# EXERCISE AIM
This exercise calls for all the entries that follow to be set down exactly, without their images.

# Items listed in a dataset
------

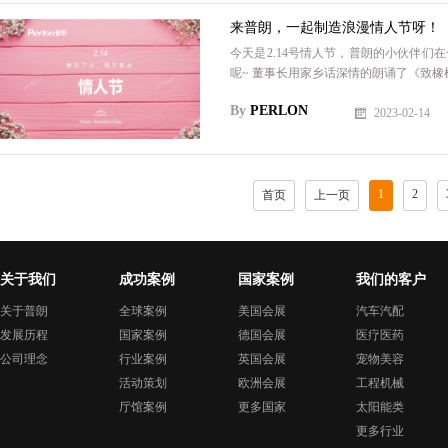
来普朗，一起制造浪漫情人节呀！
今天是2.14号情人节，普朗的小伙伴
呢~ 董事长用家乡话深情的朗诵了《致橡树
By
PERLON
2023-02-14
1
2
首页
上一页
关于我们
成功案例
国家案例
我们的客户
关于普朗
全球案例
美国会展
汽车汽配
发展历程
国家案例
德国会展
医疗医药
公司理念
行业案例
英国会展
宠物美容
活动策划
欧洲会展
工程机械
厅馆案例
更多国家
太阳能类
更多行业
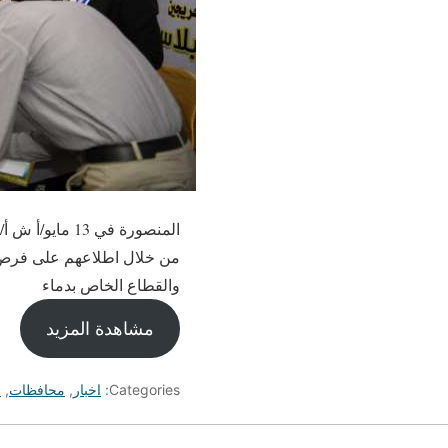
المنصورة في 3
من خلال اطلاعهم على فرص ال
والقطاع الخاص بدماء
مشاهدة المزيد
Categories:
اخبار
,
محافظات
,
م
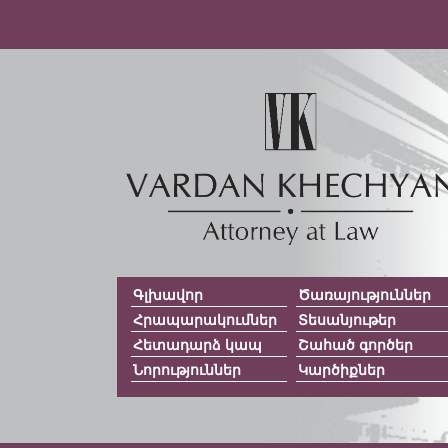
Գլխավոր
Ծառայություններ
Հրապարակումներ
Տեսանյութեր
Հետադարձ կապ
Շահած գործեր
Նորություններ
Կարծիքներ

------

# OUTPUT OF THE EXERCISE
来普朗，一起制造浪漫情人节呀！
今天是2.14号情人节，普朗的小伙伴
呢~ 董事长用家乡话深情的朗诵了《致橡树
By
PERLON
2023-02-14
1
2
首页
上一页
关于我们
成功案例
国家案例
我们的客户
关于普朗
全球案例
美国会展
汽车汽配
发展历程
国家案例
德国会展
医疗医药
公司理念
行业案例
英国会展
宠物美容
活动策划
欧洲会展
工程机械
厅馆案例
更多国家
太阳能类
更多行业
المنصورة في 3
من خلال اطلاعهم على فرص ال
والقطاع الخاص بدماء
مشاهدة المزيد
Categories:
اخبار
,
محافظات
,
م
Գլխավոր
Ծառայություններ
Հրապարակումներ
Տեսանյութեր
Հետադարձ կապ
Շահած գործեր
Նորություններ
Կարծիքներ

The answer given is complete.